Both DM and other disorders of glucose metabolism are risk factors for CVD. In diabetic patients with pervasive insulin resistance, the development of CVD is characterized by early endothelial dysfunction and vascular inflammation, leading to mononuclear cell recruitment, foam cell formation, and subsequent development of fat striations. More than half the mortality and a vast amount of morbidity in people with DM is related to CVD [2].
The causes of myocardial infarction in diabetic patients may be multifactorial. Coronary artery embolism (CE), in which obstructive material enters the coronary artery, block its blood flow, and cause ischemia, is an uncommon cause of AMI. Patients with CE represent a high-risk subgroup of patients with AMI [3]. The shedding of cardiogenic embolus can theoretically lead to embolization of lower extremity arteries, but spontaneous co-occurrence of acute embolization of the coronary arteries and the great arteries of the lower limbs is very rare.
Previous study reported that atrial fibrillation (AF) is the most frequent cause of CE [4]. DM is frequent in patients with AF. Community studies demonstrated the presence of DM in 13% of patients with AF [3]. However, DM is not necessarily an independent risk factor for AF. The patient in this case did not have AF. In the follow-up of the medical history, the patients diagnosed with type 1 diabetes did not control or monitor his blood glucose in any way.

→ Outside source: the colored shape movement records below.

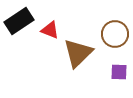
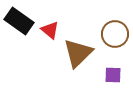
black rectangle: rotated 68 degrees clockwise
red triangle: rotated 18 degrees clockwise
purple square: moved 6 px left, 3 px down
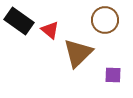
brown circle: moved 10 px left, 14 px up
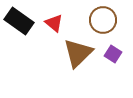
brown circle: moved 2 px left
red triangle: moved 4 px right, 7 px up
purple square: moved 21 px up; rotated 30 degrees clockwise
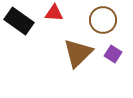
red triangle: moved 10 px up; rotated 36 degrees counterclockwise
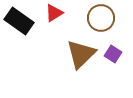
red triangle: rotated 36 degrees counterclockwise
brown circle: moved 2 px left, 2 px up
brown triangle: moved 3 px right, 1 px down
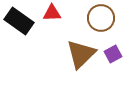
red triangle: moved 2 px left; rotated 30 degrees clockwise
purple square: rotated 30 degrees clockwise
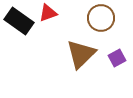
red triangle: moved 4 px left; rotated 18 degrees counterclockwise
purple square: moved 4 px right, 4 px down
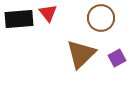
red triangle: rotated 48 degrees counterclockwise
black rectangle: moved 2 px up; rotated 40 degrees counterclockwise
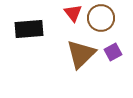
red triangle: moved 25 px right
black rectangle: moved 10 px right, 10 px down
purple square: moved 4 px left, 6 px up
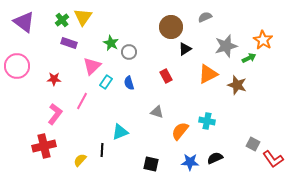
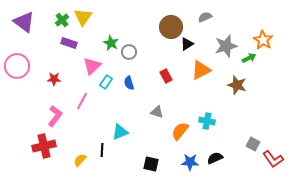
black triangle: moved 2 px right, 5 px up
orange triangle: moved 7 px left, 4 px up
pink L-shape: moved 2 px down
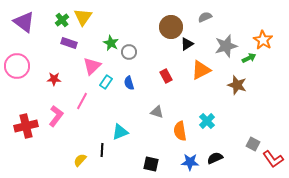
pink L-shape: moved 1 px right
cyan cross: rotated 35 degrees clockwise
orange semicircle: rotated 48 degrees counterclockwise
red cross: moved 18 px left, 20 px up
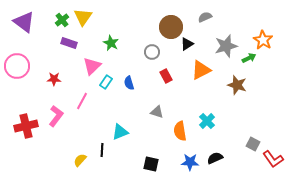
gray circle: moved 23 px right
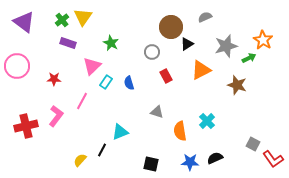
purple rectangle: moved 1 px left
black line: rotated 24 degrees clockwise
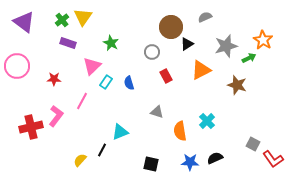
red cross: moved 5 px right, 1 px down
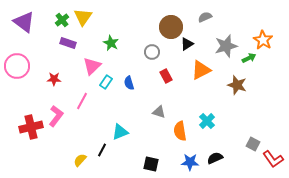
gray triangle: moved 2 px right
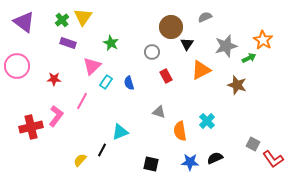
black triangle: rotated 24 degrees counterclockwise
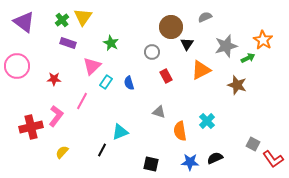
green arrow: moved 1 px left
yellow semicircle: moved 18 px left, 8 px up
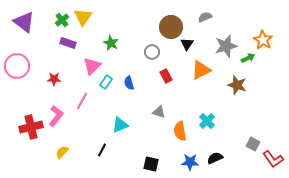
cyan triangle: moved 7 px up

Due to the difficulty in using insulin to control blood glucose during hospitalization, we suspected that the patient's blood glucose level before admission was not well controlled. Therefore, he was at high risk of developing CVD due to long-term hyperglycemia. We speculated that the most likely cause of AMI in this patient was shedding of embolus in coronary artery or changes in coronary blood flow under stress state after lower limb artery occlusion.

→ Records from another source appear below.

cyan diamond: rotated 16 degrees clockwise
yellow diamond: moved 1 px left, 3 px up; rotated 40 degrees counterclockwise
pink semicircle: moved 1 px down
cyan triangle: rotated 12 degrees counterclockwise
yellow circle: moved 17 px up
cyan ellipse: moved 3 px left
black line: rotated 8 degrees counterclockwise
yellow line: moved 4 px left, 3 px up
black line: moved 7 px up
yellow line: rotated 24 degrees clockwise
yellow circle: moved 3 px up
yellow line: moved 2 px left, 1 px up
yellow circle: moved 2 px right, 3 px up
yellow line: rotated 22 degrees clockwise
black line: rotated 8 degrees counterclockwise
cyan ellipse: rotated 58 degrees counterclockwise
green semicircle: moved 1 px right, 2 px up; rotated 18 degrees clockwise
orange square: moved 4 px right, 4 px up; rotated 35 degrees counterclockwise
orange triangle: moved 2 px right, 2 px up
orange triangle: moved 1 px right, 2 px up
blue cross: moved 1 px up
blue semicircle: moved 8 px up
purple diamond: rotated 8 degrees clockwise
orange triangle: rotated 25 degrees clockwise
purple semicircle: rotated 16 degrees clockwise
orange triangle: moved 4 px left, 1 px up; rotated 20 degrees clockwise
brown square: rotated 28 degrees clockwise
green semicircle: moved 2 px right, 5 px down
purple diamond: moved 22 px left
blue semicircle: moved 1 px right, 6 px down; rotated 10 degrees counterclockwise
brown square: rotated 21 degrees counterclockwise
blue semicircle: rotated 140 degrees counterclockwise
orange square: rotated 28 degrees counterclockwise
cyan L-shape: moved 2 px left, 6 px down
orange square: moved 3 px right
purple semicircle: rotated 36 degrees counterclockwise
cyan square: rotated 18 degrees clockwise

In addition to cardiovascular disease, DM is also considered as an established risk factor for cerebrovascular and peripheral vascular diseases including stroke and peripheral artery disease (PAD) [5]. A proinflammatory state in diabetic patients was considered as a possible reason that increased the levels of some clotting factors and impaired the fibrinolytic system leading to a hypercoagulable state. But the association between DM and venous thromboembolism (VTE) was not seemed to be confirmed by studies [5, 6]. Recently study reported that type 1 DM appeared to be an independent risk factor for VTE development [7]. We know that the clinical characteristics between arterial and venous embolic diseases are different. The symptoms and signs of PAD are variable. Arterial ischemia is often characterized by low skin temperature, pain, or intermittent claudication. However, studies have demonstrated that the majority of patients with confirmed PAD do not have typical claudication [8]. Acute limb ischemia (ALI) is one of the most treatable and potentially devastating presentations of PAD. This present case patient presented with an acute embolism of the lower extremity arteries, without any other PAD related symptoms before admission. Long-term abnormal blood glucose level in this patient may be a potential cause of lower extremity arterial disease (LEAD).
LEAD is particularly frequent in DM patients with worse outcomes, especially the risk of lower limb amputation (LLA), compared with non-diabetic subjects [9–11]. The pathogenesis of LEAD in individuals with diabetes included endothelial dysfunction and increased arterial wall stiffness, which may promote the process of atherosclerosis [12, 13]. Treatment strategies for LEAD patients include drug therapy and surgical or endovascular revascularization. However, in patients with ALEAE, the earlier the embolus is removed, the better the chance of preserving the lower extremity function. According to the guideline suggestion that if expertise of treatment for acute ischemia is not locally or rapidly available, there should be strong consideration of transfer of the patient to a facility with such resources [14].
Lower extremity symptoms in ALI can include both pain and loss of function. The longer these symptoms are present, the less likely the possibility of limb salvage [15, 16]. The duration of skeletal muscle tolerance to ischemia is roughly 4–6 hours [17]. Systemic anticoagulation with heparin should be administered in patients with ALI unless contraindicated. For threatened limbs, revascularization should be performed emergently within 6 hours. For viable limbs revascularization should be performed within 6–24 hours. In the setting of prolonged ischemia (> 6 to 8 hours) are unlikely to save the limb, and the reperfusion and circulation of ischemic metabolites can result in multiorgan failure and cardiovascular collapse.
In this present case, the patient underwent amputation under general anesthesia during the stage of AMI. Preoperative multidisciplinary consultation provided adequate treatment preparation for patient. We used glucocorticoids intraoperatively to prevent the release of ischemic metabolites that cause inflammation during amputation. Protective lung ventilation strategies improved patients' OI. Although studies [18] have reported that regional anesthesia alone may be safer for amputations in critically ill patients, we consider that stress response under regional anesthesia may increase the risk of cardiac ischemia. Appropriate hemodynamic support and ventilation strategies under general anesthesia may reduce organ response to tissue necrosis metabolites.